Hoje, esses acordos já estão espalhados por todo o território nacional, e as transnacionais já reivindicam o direito de retenção de parte do petróleo brasileiro para que ele seja comercializado no Exterior, inclusive controlando o preço. O Brasil foi um dos primeiros países a exercer uma política nacionalista na área do petróleo, enquanto diversos outros locais não industrializados — Equador, Venezuela, México, Cazaquistão, Iraque, Arábia Saudita, Líbia, etc. — começaram se submetendo às pressões externas. Mas boa parte do resto do mundo se livrou do pensamento colonial em relação ao petróleo; o Brasil é uma das poucas exceções, pois implora para permanecer em posição de colônia.

Em contraste com os termos patriota e nacionalista, a expressão sistemizado é a mais adequada para descrever os apoiadores dessas medidas alienígenas, já que a mesma é capaz de elucidar aqueles que se recusam a ter um envolvimento filantrópico com o país e evitam reconhecer a autodeterminação como o principal instrumento de valor para o desenvolvimento social. Em síntese, a expressão adjetiva perfeitamente todos os indivíduos que estão presos em diferentes matrizes do Sistema e que são influenciados por elas.

O sistemizado, de algum modo, tolera o dito patriota, e não há exemplo mais claro disso do que a composição atual do governo brasileiro. Ninguém vai questionar a autenticidade do patriotismo dos políticos, haja vista que muitos ali estão por conta dos votos dados pelos sistemizados via sufrágio universal. Devido o seu compromisso com a organização social e a ação política, o nacionalista é excluído desse diagrama.

Um verdadeiro nacionalista não é um refém voluntário do Sistema!

A depreciação que o nacionalismo vem sofrendo no Brasil decorre de inúmeras campanhas promovidas incessantemente pelos países hegemônicos que, atualmente, controlam o território brasileiro. Todavia, existe uma falha estrutural ainda latente nas áreas sistemizadas. O patriota pode se converter em nacionalista com certa facilidade por meio dos fatos históricos e do ambiente social democrático. Em um futuro não tão distante, o brasileiro terá que escolher definitivamente entre uma das duas opções:

• Defender a sua nacionalidade através da ética, da justiça e de uma cultura intrínseca ao povo, que proporcione o surgimento de uma verdadeira nação independente.

ou

• Se dar por satisfeito em habitar um Estado-favela, plastificado pelo pós-modernismo neoliberal, de base multinacional, onde não exista dignidade e nem empatia pelo próximo.

Outra evidência que denota a aversão dos sistemizados pelo nacionalismo é o deboche praticado por eles de maneira habitual, assim como faziam com o extinto Partido de Reedificação da Ordem Nacional (PRONA). Em meados dos anos 90, esse partido divulgou três grandes manuais de informe ao povo brasileiro a respeito da malversação de todos os recursos do Brasil. Essas publicações foram elaboradas por diversos especialistas preocupados com a causa nacional, tais como médicos, economistas, engenheiros, juristas, professores, oficiais militares, etc. Muitos dos colaboradores eram conhecidos por suas convicções desenvolvimentistas e pela manutenção da ordem e da integridade da nação. Contudo, esses livros causaram desgosto instantâneo em uma gama de setores da opinião pública do país sem nenhum motivo plausível. Setores estes ditos democráticos.

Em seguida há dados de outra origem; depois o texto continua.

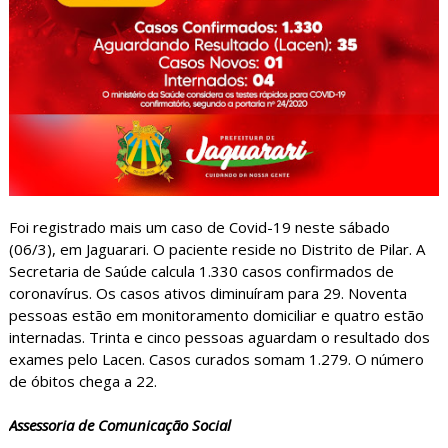
Foi registrado mais um caso de Covid-19 neste sábado
(06/3), em Jaguarari. O paciente reside no Distrito de Pilar. A
Secretaria de Saúde calcula 1.330 casos confirmados de
coronavírus. Os casos ativos diminuíram para 29. Noventa
pessoas estão em monitoramento domiciliar e quatro estão
internadas. Trinta e cinco pessoas aguardam o resultado dos
exames pelo Lacen. Casos curados somam 1.279. O número
de óbitos chega a 22.
Assessoria de Comunicação Social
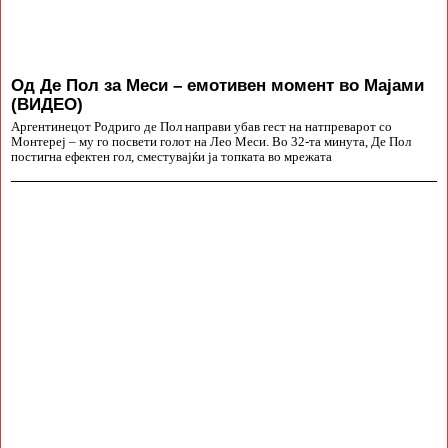
Од Де Пол за Меси – емотивен момент во Мајами
(ВИДЕО)
Аргентинецот Родриго де Пол направи убав гест на натпреварот со
Монтереј – му го посвети голот на Лео Меси. Во 32-та минута, Де Пол
постигна ефектен гол, сместувајќи ја топката во мрежата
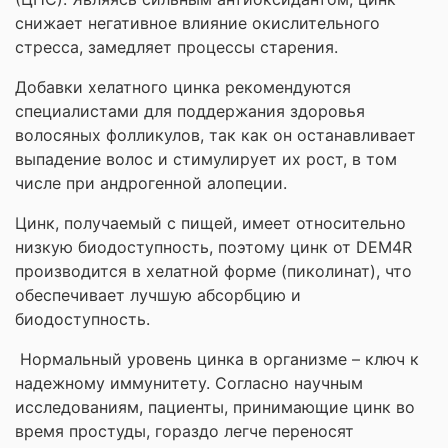
снижает негативное влияние окислительного
стресса, замедляет процессы старения.
Добавки хелатного цинка рекомендуются
специалистами для поддержания здоровья
волосяных фолликулов, так как он останавливает
выпадение волос и стимулирует их рост, в том
числе при андрогенной алопеции.
Цинк, получаемый с пищей, имеет относительно
низкую биодоступность, поэтому цинк от DEM4R
производится в хелатной форме (пиколинат), что
обеспечивает лучшую абсорбцию и
биодоступность.
Нормальный уровень цинка в организме – ключ к
надежному иммунитету. Согласно научным
исследованиям, пациенты, принимающие цинк во
время простуды, гораздо легче переносят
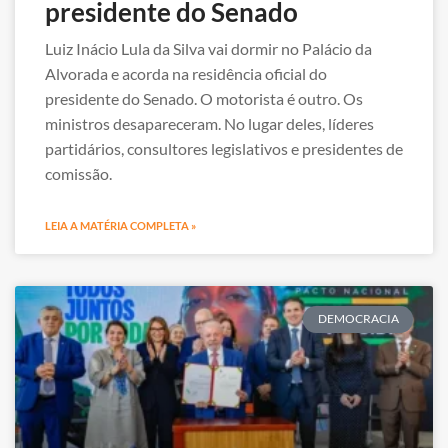
presidente do Senado
Luiz Inácio Lula da Silva vai dormir no Palácio da
Alvorada e acorda na residência oficial do
presidente do Senado. O motorista é outro. Os
ministros desapareceram. No lugar deles, líderes
partidários, consultores legislativos e presidentes de
comissão.
LEIA A MATÉRIA COMPLETA »
DEMOCRACIA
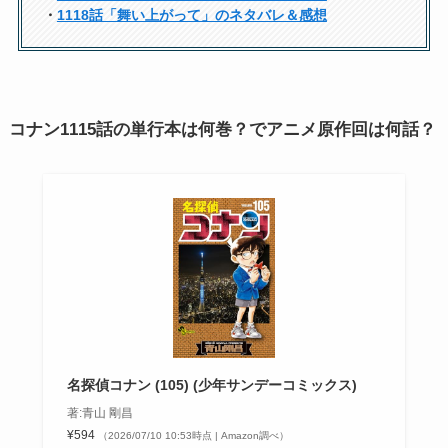
・
1118話「舞い上がって」のネタバレ＆感想
コナン1115話の単行本は何巻？でアニメ原作回は何話？
名探偵コナン (105) (少年サンデーコミックス)
著:青山 剛昌
¥594
（2026/07/10 10:53時点 | Amazon調べ）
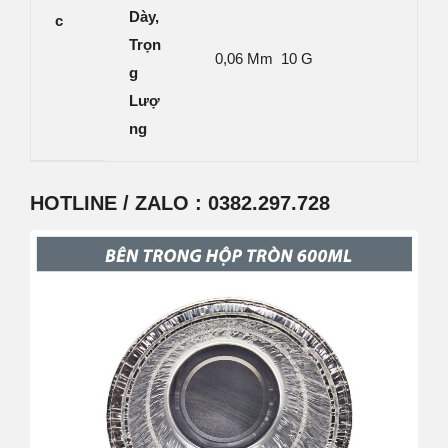
Dày,
C
Trọn
0,06 Mm 10 G
G
Lượ
Ng
HOTLINE / ZALO : 0382.297.7
28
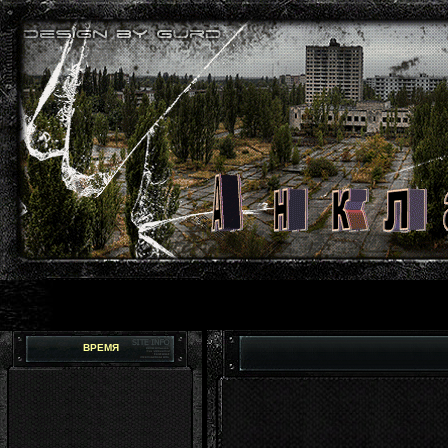
ВРЕМЯ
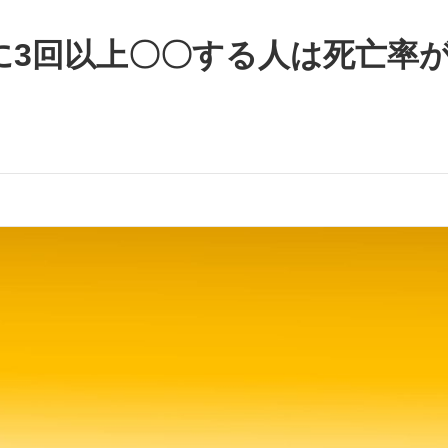
に3回以上〇〇する人は死亡率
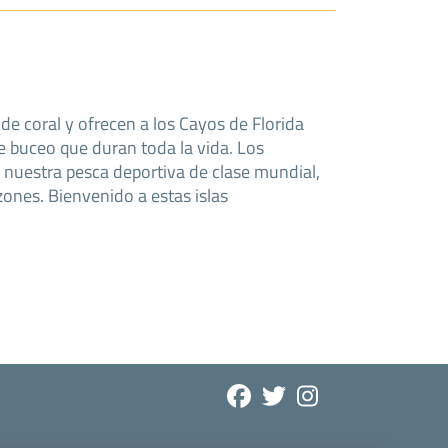
 de coral y ofrecen a los Cayos de Florida
 buceo que duran toda la vida. Los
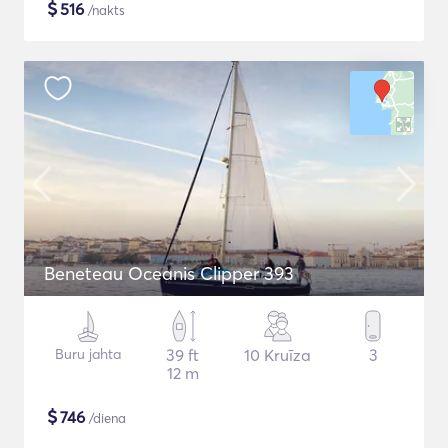
$
516
/nakts
Beneteau Oceanis Clipper 393
Buru jahta
39 ft
10 Kruīza
3
12 m
$
746
/diena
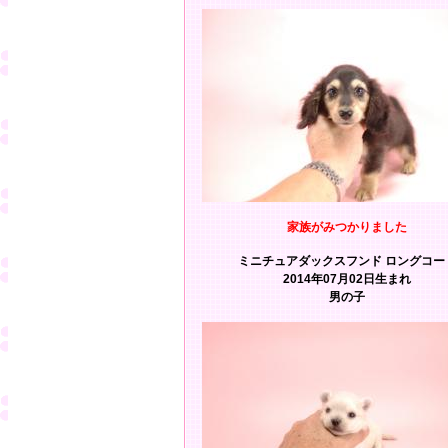
家族がみつかりました
ミニチュアダックスフンド ロングコー
2014年07月02日生まれ
男の子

O elemento chave que provoca essas reações hostis é, por unanimidade, a superfície emocional criada pelo adventício do Sistema. Não há objeções verdadeiras no tocante ao conteúdo manifestado ou mesmo contestações judiciosas aos argumentos nacionalistas. As denúncias contidas em publicações nacionalistas são frequentemente ignoradas.

A mídia brasileira, corporativista e sensacionalista, é uma das principais bases do Sistema. Ela contribui para que as referências acerca do desenvolvimento nacional sejam omitidas, já que não interessa ao Sistema permitir que o sistemizado abandone a espiral. A mídia vende publicidade vestida de informação, transformando o jornalismo em puro marketing. Diante desse quadro, acusações genéricas são expostas contra o nacionalismo, deduzidas de alguns paralelos rasos, sem representação popular no Brasil, com erros crassos de comparação com regimes totalitários do passado e sem nenhuma influência geopolítica na atualidade. Por conta da difusão proposital da insciência, uma miríade de fatos históricos sobre o assunto são desprezados, ocasionando um elo arquitetado intencionalmente pelo Sistema a fim de associar o nacionalismo com todos os tipos de governos tirânicos.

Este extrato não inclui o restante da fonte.